╔══
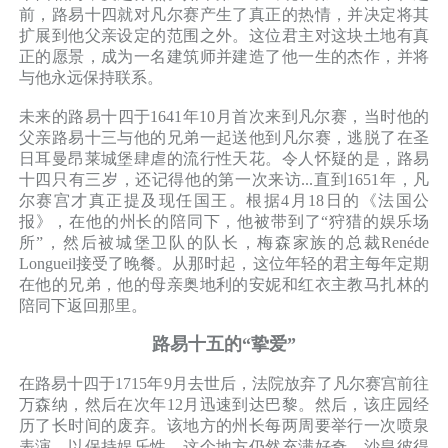
前，路易十四就对凡尔赛产生了真正的热情，并决定将其
扩展到他父亲设定的范围之外。这位君主对这块土地有真
正的愿景，成为一名建筑师并建造了他一生的杰作，并将
与他永远保持联系。
未来的路易十四于1641年10月首次来到凡尔赛，当时他的
父亲路易十三与他的兄弟一起送他到凡尔赛，逃脱了在圣
日耳曼昂莱城堡肆虐的流行性天花。令人怀疑的是，路易
十四只有三岁，还记得他的第一次来访...直到1651年，凡
尔赛宫才真正提及现任国王。根据4月18日的《法国公
报》，在他的州长的陪同下，他被带到了“狩猎的娱乐场
所”，然后被城堡卫队的队长，梅森家族的总裁Renéde
Longueil接受了晚餐。从那时起，这位年轻的君主每年定期
在他的兄弟，他的母亲奥地利的安妮和红衣主教马扎林的
陪同下返回那里。
路易十五的“挚爱”
在路易十四于1715年9月去世后，法院放弃了凡尔赛宫前往
万森纳，然后在次年12月迅速到达巴黎。然后，该庄园经
历了长时间的废弃。该地方的州长每两周要举行一次喷泉
表演，以保持娱乐性。这个地方仍然充满好奇，沙皇彼得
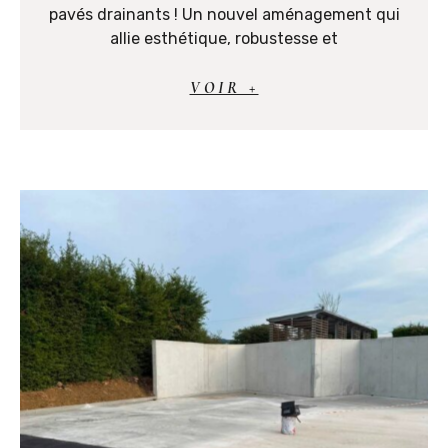
pavés drainants ! Un nouvel aménagement qui
allie esthétique, robustesse et
VOIR +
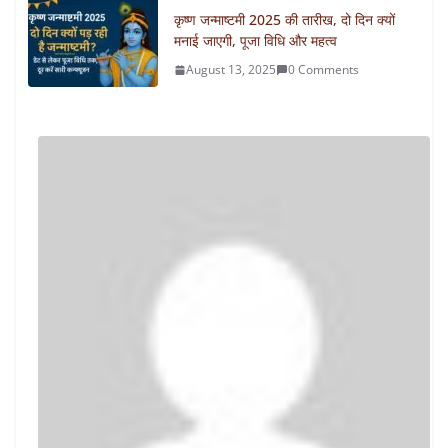
कृष्ण जन्माष्टमी 2025 की तारीख, दो दिन क्यों
मनाई जाएगी, पूजा विधि और महत्व
August 13, 2025
0 Comments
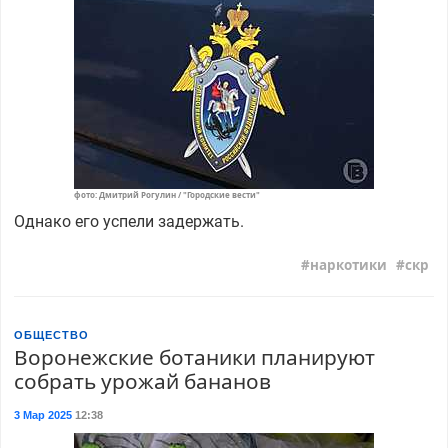
фото: Дмитрий Рогулин / "Городские вести"
Однако его успели задержать.
наркотики
скр
ОБЩЕСТВО
Воронежские ботаники планируют
собрать урожай бананов
3 Мар 2025
12:38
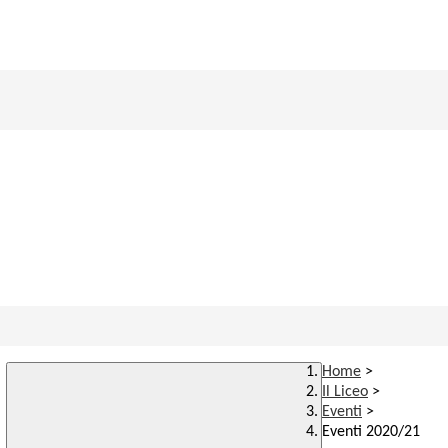
Home
>
Il Liceo
>
Eventi
>
Eventi 2020/21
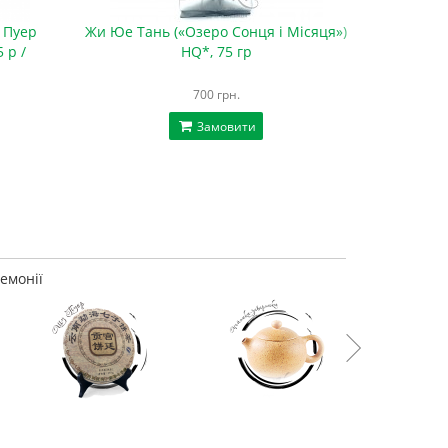
 Пуер
Жи Юе Тань («Озеро Сонця і Місяця»)
Набір 
 р /
HQ*, 75 гр
«
700 грн.
Замовити
емонії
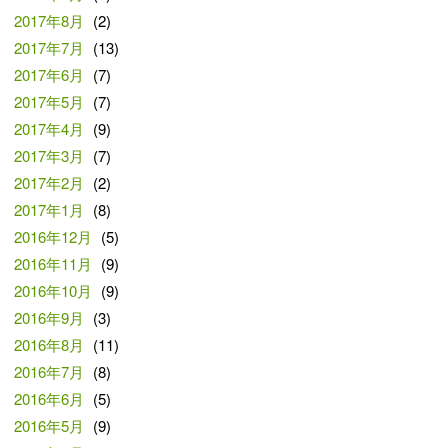
2017年8月
(2)
2017年7月
(13)
2017年6月
(7)
2017年5月
(7)
2017年4月
(9)
2017年3月
(7)
2017年2月
(2)
2017年1月
(8)
2016年12月
(5)
2016年11月
(9)
2016年10月
(9)
2016年9月
(3)
2016年8月
(11)
2016年7月
(8)
2016年6月
(5)
2016年5月
(9)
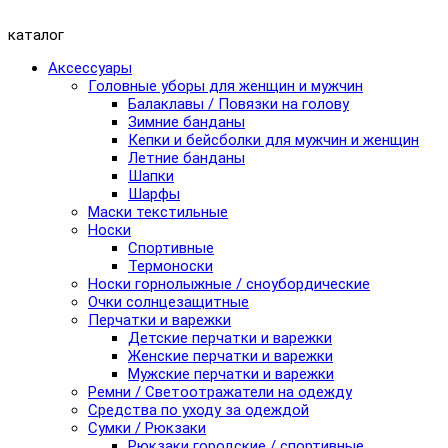
каталог
Аксессуары
Головные уборы для женщин и мужчин
Балаклавы / Повязки на голову
Зимние банданы
Кепки и бейсболки для мужчин и женщин
Летние банданы
Шапки
Шарфы
Маски текстильные
Носки
Спортивные
Термоноски
Носки горнолыжные / сноубордические
Очки солнцезащитные
Перчатки и варежки
Детские перчатки и варежки
Женские перчатки и варежки
Мужские перчатки и варежки
Ремни / Светоотражатели на одежду
Средства по уходу за одеждой
Сумки / Рюкзаки
Рюкзаки городские / спортивные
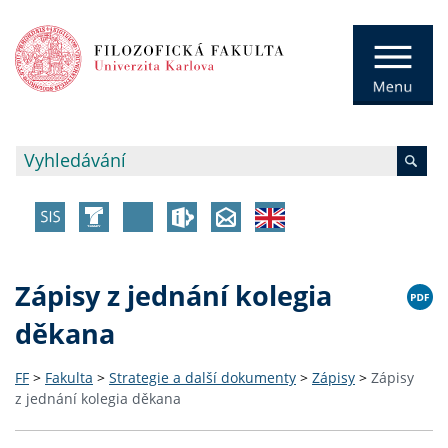
Zápisy z jednání kolegia
děkana
FF
>
Fakulta
>
Strategie a další dokumenty
>
Zápisy
>
Zápisy
z jednání kolegia děkana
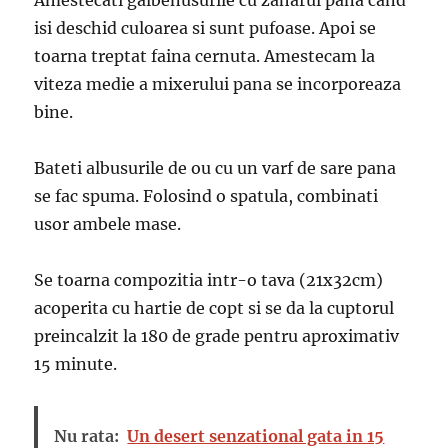
Amestecati galbenusurile cu zaharul pana cand
isi deschid culoarea si sunt pufoase. Apoi se
toarna treptat faina cernuta. Amestecam la
viteza medie a mixerului pana se incorporeaza
bine.
Bateti albusurile de ou cu un varf de sare pana
se fac spuma. Folosind o spatula, combinati
usor ambele mase.
Se toarna compozitia intr-o tava (21x32cm)
acoperita cu hartie de copt si se da la cuptorul
preincalzit la 180 de grade pentru aproximativ
15 minute.
Nu rata:
Un desert senzational gata in 15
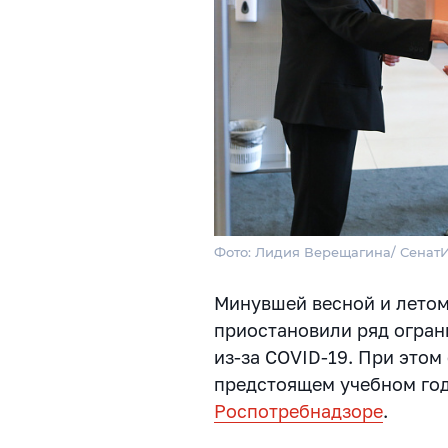
Фото: Лидия Верещагина/ Сена
Минувшей весной и летом
приостановили ряд огран
из-за COVID-19. При этом
предстоящем учебном год
Роспотребнадзоре
.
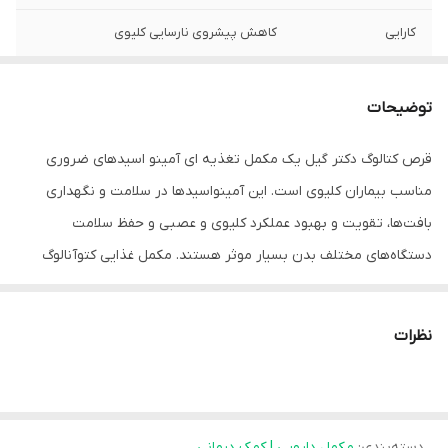
کارایی
کاهش پیشروی نارسایی کلیوی
توضیحات
قرص کتالوگ دکتر گیل یک مکمل تغذیه ای آمینو اسیدهای ضروری
مناسب بیماران کلیوی است. این آمینواسید‌ها در سلامت و نگهداری
بافت‌ها، تقویت و بهبود عملکرد کلیوی و عصبی و حفظ سلامت
دستگاه‌های مختلف بدن بسیار موثر هستند. مکمل غذایی کتوآنالوگ
حاوی مقادیر تنظیم شده از آمینو اسید‌ها و املاح مورد نیاز دوران دیالیز
است. به دلیل محدودیت در رژیم غذایی بیماران کلیوی و بی اشتهایی
نظرات
آنها که جذب ریز مغذی‌ها را به مخاطره می‌اندازد و یا به عنوان بخشی از
درمان برای جلوگیری از پیشرفت نارسایی کلیوی، مصرف فرآورده‌های
ویتامینی برای این بیماران توصیه می‌شود.
دسته‌بندی
:
مکمل دارویی | کمک درمانی
مطالعات نشان داده است که با استفاده از این کتوآنالوگ‌ها روند کاهش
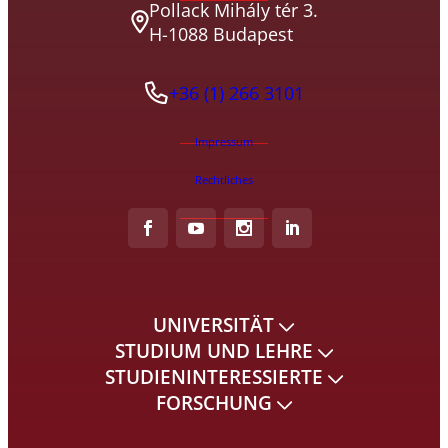
Pollack Mihály tér 3.
H-1088 Budapest
+36 (1) 266 3101
Impressum
Rechtliches
UNIVERSITÄT
STUDIUM UND LEHRE
STUDIENINTERESSIERTE
FORSCHUNG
╚══
- _TO DO_: Return the records above in their entirety, word for word, with the pictures removed.

- _FINISHED EXERCISE_:
前，路易十四就对凡尔赛产生了真正的热情，并决定将其
扩展到他父亲设定的范围之外。这位君主对这块土地有真
正的愿景，成为一名建筑师并建造了他一生的杰作，并将
与他永远保持联系。
未来的路易十四于1641年10月首次来到凡尔赛，当时他的
父亲路易十三与他的兄弟一起送他到凡尔赛，逃脱了在圣
日耳曼昂莱城堡肆虐的流行性天花。令人怀疑的是，路易
十四只有三岁，还记得他的第一次来访...直到1651年，凡
尔赛宫才真正提及现任国王。根据4月18日的《法国公
报》，在他的州长的陪同下，他被带到了“狩猎的娱乐场
所”，然后被城堡卫队的队长，梅森家族的总裁Renéde
Longueil接受了晚餐。从那时起，这位年轻的君主每年定期
在他的兄弟，他的母亲奥地利的安妮和红衣主教马扎林的
陪同下返回那里。
路易十五的“挚爱”
在路易十四于1715年9月去世后，法院放弃了凡尔赛宫前往
万森纳，然后在次年12月迅速到达巴黎。然后，该庄园经
历了长时间的废弃。该地方的州长每两周要举行一次喷泉
表演，以保持娱乐性。这个地方仍然充满好奇，沙皇彼得
pavés drainants ! Un nouvel aménagement qui
allie esthétique, robustesse et
VOIR +
कृष्ण जन्माष्टमी 2025 की तारीख, दो दिन क्यों
मनाई जाएगी, पूजा विधि और महत्व
August 13, 2025
0 Comments
фото: Дмитрий Рогулин / "Городские вести"
Однако его успели задержать.
наркотики
скр
ОБЩЕСТВО
Воронежские ботаники планируют
собрать урожай бананов
3 Мар 2025
12:38
Home
>
Il Liceo
>
Eventi
>
Eventi 2020/21
 Пуер
Жи Юе Тань («Озеро Сонця і Місяця»)
Набір 
 р /
HQ*, 75 гр
«
700 грн.
Замовити
емонії
2017年8月
(2)
2017年7月
(13)
2017年6月
(7)
2017年5月
(7)
2017年4月
(9)
2017年3月
(7)
2017年2月
(2)
2017年1月
(8)
2016年12月
(5)
2016年11月
(9)
2016年10月
(9)
2016年9月
(3)
2016年8月
(11)
2016年7月
(8)
2016年6月
(5)
2016年5月
(9)
каталог
Аксессуары
Головные уборы для женщин и мужчин
Балаклавы / Повязки на голову
Зимние банданы
Кепки и бейсболки для мужчин и женщин
Летние банданы
Шапки
Шарфы
Маски текстильные
Носки
Спортивные
Термоноски
Носки горнолыжные / сноубордические
Очки солнцезащитные
Перчатки и варежки
Детские перчатки и варежки
Женские перчатки и варежки
Мужские перчатки и варежки
Ремни / Светоотражатели на одежду
Средства по уходу за одеждой
Сумки / Рюкзаки
Рюкзаки городские / спортивные
Zápisy z jednání kolegia
děkana
FF
>
Fakulta
>
Strategie a další dokumenty
>
Zápisy
>
Zápisy
z jednání kolegia děkana
Amestecati galbenusurile cu zaharul pana cand
isi deschid culoarea si sunt pufoase. Apoi se
toarna treptat faina cernuta. Amestecam la
viteza medie a mixerului pana se incorporeaza
bine.
Bateti albusurile de ou cu un varf de sare pana
se fac spuma. Folosind o spatula, combinati
usor ambele mase.
Se toarna compozitia intr-o tava (21x32cm)
acoperita cu hartie de copt si se da la cuptorul
preincalzit la 180 de grade pentru aproximativ
15 minute.
Nu rata:
Un desert senzational gata in 15
Фото: Лидия Верещагина/ Сена
Минувшей весной и летом
приостановили ряд огран
из-за COVID-19. При этом
предстоящем учебном год
Роспотребнадзоре
.
کارایی
کاهش پیشروی نارسایی کلیوی
توضیحات
قرص کتالوگ دکتر گیل یک مکمل تغذیه ای آمینو اسیدهای ضروری
مناسب بیماران کلیوی است. این آمینواسید‌ها در سلامت و نگهداری
بافت‌ها، تقویت و بهبود عملکرد کلیوی و عصبی و حفظ سلامت
دستگاه‌های مختلف بدن بسیار موثر هستند. مکمل غذایی کتوآنالوگ
حاوی مقادیر تنظیم شده از آمینو اسید‌ها و املاح مورد نیاز دوران دیالیز
است. به دلیل محدودیت در رژیم غذایی بیماران کلیوی و بی اشتهایی
نظرات
آنها که جذب ریز مغذی‌ها را به مخاطره می‌اندازد و یا به عنوان بخشی از
درمان برای جلوگیری از پیشرفت نارسایی کلیوی، مصرف فرآورده‌های
ویتامینی برای این بیماران توصیه می‌شود.
دسته‌بندی
:
مکمل دارویی | کمک درمانی
مطالعات نشان داده است که با استفاده از این کتوآنالوگ‌ها روند کاهش
Pollack Mihály tér 3.
H-1088 Budapest
+36 (1) 266 3101
Impressum
Rechtliches
UNIVERSITÄT
STUDIUM UND LEHRE
STUDIENINTERESSIERTE
FORSCHUNG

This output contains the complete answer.